## Task directions
For the word "Hasil", count the lines below that contain it. Give the number alone.

*** Information given Section Begins ***

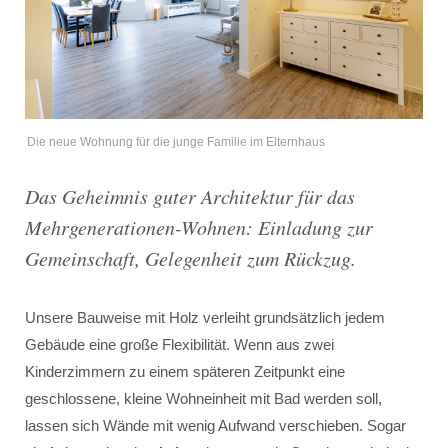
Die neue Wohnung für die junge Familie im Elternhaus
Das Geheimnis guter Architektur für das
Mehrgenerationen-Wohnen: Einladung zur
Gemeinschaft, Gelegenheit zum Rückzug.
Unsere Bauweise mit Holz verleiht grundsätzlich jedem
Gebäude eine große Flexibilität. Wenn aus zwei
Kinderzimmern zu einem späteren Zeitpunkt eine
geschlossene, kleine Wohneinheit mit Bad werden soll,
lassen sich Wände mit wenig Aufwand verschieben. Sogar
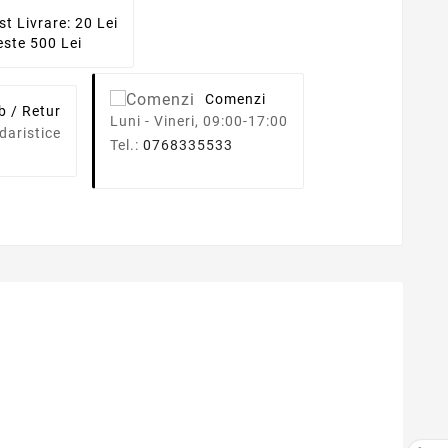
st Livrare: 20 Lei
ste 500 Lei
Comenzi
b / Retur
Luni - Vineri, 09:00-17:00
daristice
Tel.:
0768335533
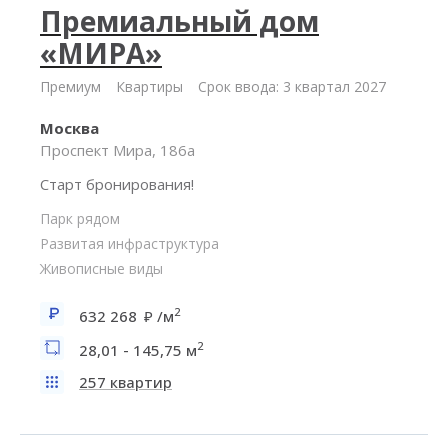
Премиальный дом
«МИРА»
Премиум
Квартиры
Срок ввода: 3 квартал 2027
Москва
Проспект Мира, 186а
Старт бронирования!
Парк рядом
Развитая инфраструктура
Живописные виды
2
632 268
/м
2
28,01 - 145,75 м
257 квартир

*** Information given Section Ends ***
*** Information given Section Begins ***

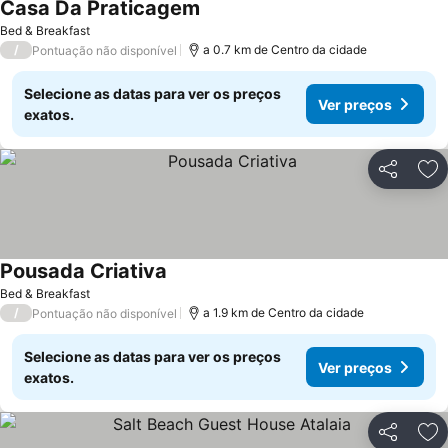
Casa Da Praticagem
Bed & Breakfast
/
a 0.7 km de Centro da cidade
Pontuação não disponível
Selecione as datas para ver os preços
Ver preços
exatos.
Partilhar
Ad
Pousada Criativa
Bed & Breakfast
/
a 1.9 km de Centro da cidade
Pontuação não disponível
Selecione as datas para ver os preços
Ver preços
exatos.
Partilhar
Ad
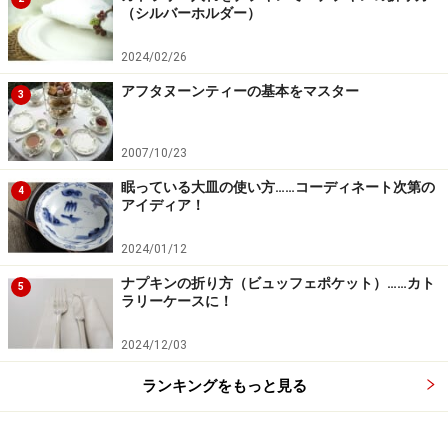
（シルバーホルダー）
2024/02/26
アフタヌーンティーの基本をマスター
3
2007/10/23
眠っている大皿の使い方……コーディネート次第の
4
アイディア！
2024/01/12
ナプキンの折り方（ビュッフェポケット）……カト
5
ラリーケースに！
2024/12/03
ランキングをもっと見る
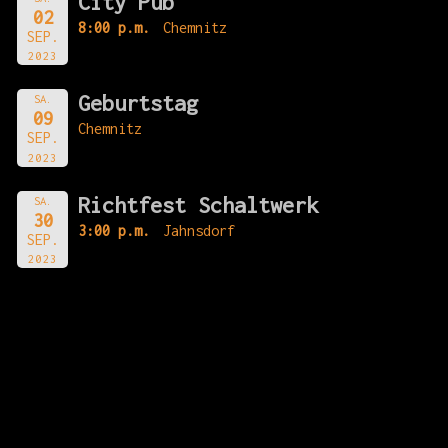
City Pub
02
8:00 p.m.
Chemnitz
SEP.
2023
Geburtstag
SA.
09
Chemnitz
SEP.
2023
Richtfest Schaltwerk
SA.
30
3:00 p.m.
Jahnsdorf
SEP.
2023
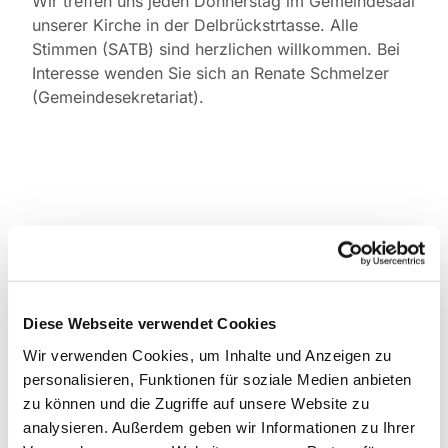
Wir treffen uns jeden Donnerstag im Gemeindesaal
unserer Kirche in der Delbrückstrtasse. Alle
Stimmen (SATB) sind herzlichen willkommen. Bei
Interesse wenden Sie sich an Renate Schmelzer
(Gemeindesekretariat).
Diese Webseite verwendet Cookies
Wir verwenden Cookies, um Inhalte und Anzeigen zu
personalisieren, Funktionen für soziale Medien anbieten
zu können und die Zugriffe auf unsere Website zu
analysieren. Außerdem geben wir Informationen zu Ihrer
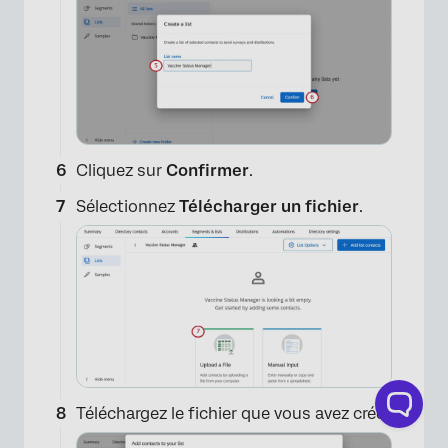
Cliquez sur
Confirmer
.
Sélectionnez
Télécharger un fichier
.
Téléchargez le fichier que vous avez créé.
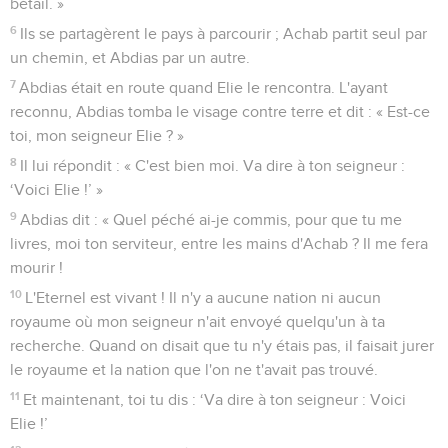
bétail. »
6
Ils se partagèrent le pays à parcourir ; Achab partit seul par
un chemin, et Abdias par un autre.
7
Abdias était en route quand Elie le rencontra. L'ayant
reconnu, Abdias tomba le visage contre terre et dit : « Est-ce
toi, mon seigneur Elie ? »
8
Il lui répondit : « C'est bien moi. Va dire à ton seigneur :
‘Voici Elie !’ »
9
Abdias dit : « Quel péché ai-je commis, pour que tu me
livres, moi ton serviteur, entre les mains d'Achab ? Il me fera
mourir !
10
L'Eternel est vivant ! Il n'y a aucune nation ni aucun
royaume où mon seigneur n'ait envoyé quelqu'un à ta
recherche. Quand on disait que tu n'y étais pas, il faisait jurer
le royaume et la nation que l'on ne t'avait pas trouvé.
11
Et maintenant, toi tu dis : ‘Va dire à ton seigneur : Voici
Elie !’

*** Information given Section Ends ***
*** Information given Section Begins ***

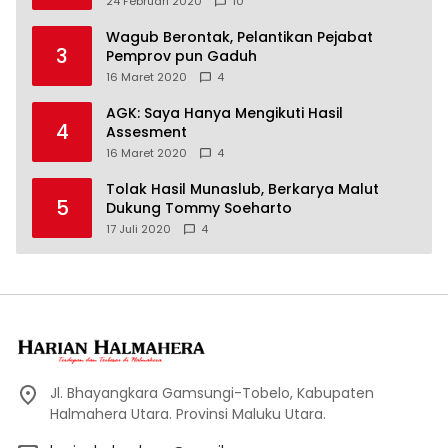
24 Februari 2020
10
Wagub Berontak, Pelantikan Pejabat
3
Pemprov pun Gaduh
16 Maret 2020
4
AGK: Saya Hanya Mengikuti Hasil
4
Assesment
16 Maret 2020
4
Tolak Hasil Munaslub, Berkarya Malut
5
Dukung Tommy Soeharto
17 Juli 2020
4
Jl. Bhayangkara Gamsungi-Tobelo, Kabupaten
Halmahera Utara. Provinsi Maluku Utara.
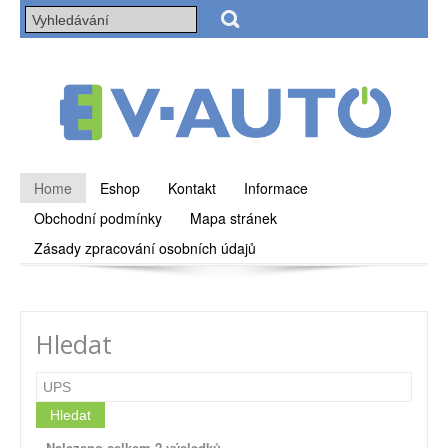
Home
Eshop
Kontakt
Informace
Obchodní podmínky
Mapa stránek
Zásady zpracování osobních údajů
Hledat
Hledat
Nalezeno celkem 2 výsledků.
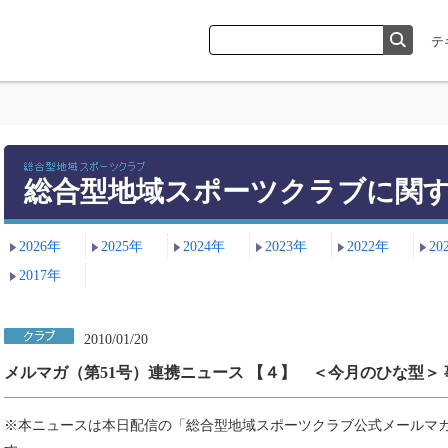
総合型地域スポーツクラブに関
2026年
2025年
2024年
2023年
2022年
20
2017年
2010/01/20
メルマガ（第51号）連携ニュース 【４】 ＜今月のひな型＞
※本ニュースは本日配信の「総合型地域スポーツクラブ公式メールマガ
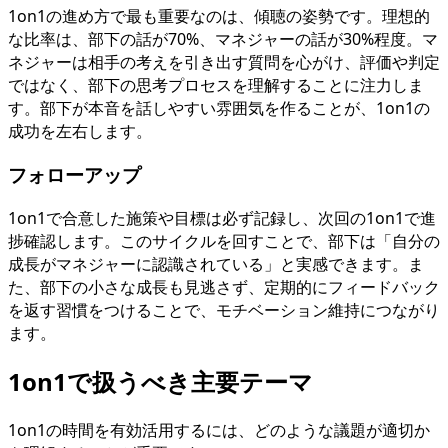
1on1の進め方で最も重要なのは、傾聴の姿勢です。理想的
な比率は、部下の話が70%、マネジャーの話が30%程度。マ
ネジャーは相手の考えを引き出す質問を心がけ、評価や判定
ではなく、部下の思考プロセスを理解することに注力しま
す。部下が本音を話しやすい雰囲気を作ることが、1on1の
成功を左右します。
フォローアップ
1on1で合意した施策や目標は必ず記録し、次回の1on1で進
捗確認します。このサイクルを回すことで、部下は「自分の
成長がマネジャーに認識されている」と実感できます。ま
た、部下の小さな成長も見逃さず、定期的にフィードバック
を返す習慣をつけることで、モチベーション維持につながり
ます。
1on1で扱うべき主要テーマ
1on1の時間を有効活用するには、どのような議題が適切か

*** Information given Section Ends ***

## Expected answer
2